特集1 食は元気の源 おいしい! 使いやすい! 介護食品(4)
井村屋の高カロリー食品
いつもの豆腐に中鎖脂肪酸を配合して、熱量が約2倍の「高カロリー豆腐」を開発中
ツルンと食べられて、低栄養の予防にも!
— 井村屋グループ株式会社(三重県津市)
![]() 井村屋グループ(株)では、高タンパク質で低脂肪なことから、昔から健康食として親しまれている豆腐に注目 ![]() 「高カロリー豆腐」は、豆乳ににがりを加える前に、中鎖脂肪酸を加える ![]() 人気商品「美(うま)し豆腐」。この豆腐に中鎖脂肪酸を加えたものが「高カロリー豆腐」 ![]() 三重県産の大豆を使うなど、地域の農家などとのつながりも意識 |
「あずきバー」などで知られる井村屋(株)の持ち株会社、井村屋グループ(株)では、農林水産省の医福食農連携推進環境整備事業を活用して、新しい介護食品・栄養食品を開発中です。 これまで、市販の商品の他に病院食や特定の病気向けの食品も研究・開発してきた同社。

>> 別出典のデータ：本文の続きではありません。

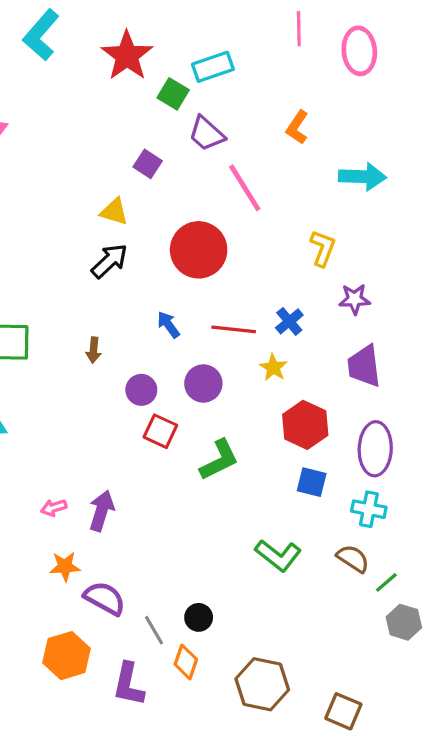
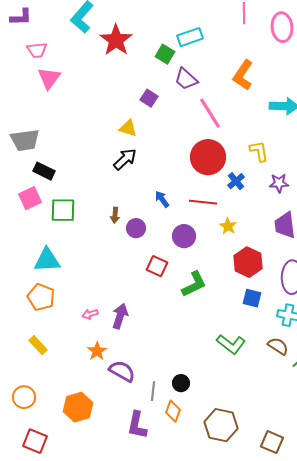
red star: (127, 56) -> (116, 40), moved
orange L-shape: (297, 127) -> (243, 75), size x1.4
yellow L-shape: (323, 248) -> (259, 151), turned -30
red circle: (199, 250) -> (208, 157), moved
blue cross: (289, 321) -> (236, 181), moved
purple circle: (141, 390) -> (136, 228), moved
orange star: (65, 566) -> (97, 351), turned -30
gray line: (154, 630) -> (153, 391), turned 36
orange hexagon: (67, 656) -> (78, 407), moved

この関係でつながりがあった、三重県内の病院や原料メーカー、三重県の協力の下、「高カロリー豆腐」の商品化を進めています。 「今、介護食品の主流は食べることが難しくなった高齢者向けのいわゆる『やわらか食』です。私たちは、日常食として、なるべくおいしく食べられることに重点を置いた介護食品を作りたいと考えていたんです」と、技術戦略室の伊藤宏規室長。 注目したのが、高齢者にもなじみ深い豆腐です。現在、発売している豆腐は1個75g 当たり49kcal。この製造過程で、体内で分解されやすくエネルギーに変わりやすい中鎖脂肪酸を新たに加えることにより、同じサイズながら96kaclと熱量が約2倍の「高カロリー豆腐」を作り出しました。材料は地産地消を心がけ、三重県産の大豆と三重県尾鷲の海洋深層水の天然にがりを使用しています。 「高カロリー豆腐は、加齢で食が細くなり、栄養不足に陥りがちな高齢者の方々に、特に喜んでもらえると思っています」と伊藤さん。 将来的には、これまで培ってきた技術力を生かして、ようかんや杏仁豆腐など、他の食べ物への応用も期待されています。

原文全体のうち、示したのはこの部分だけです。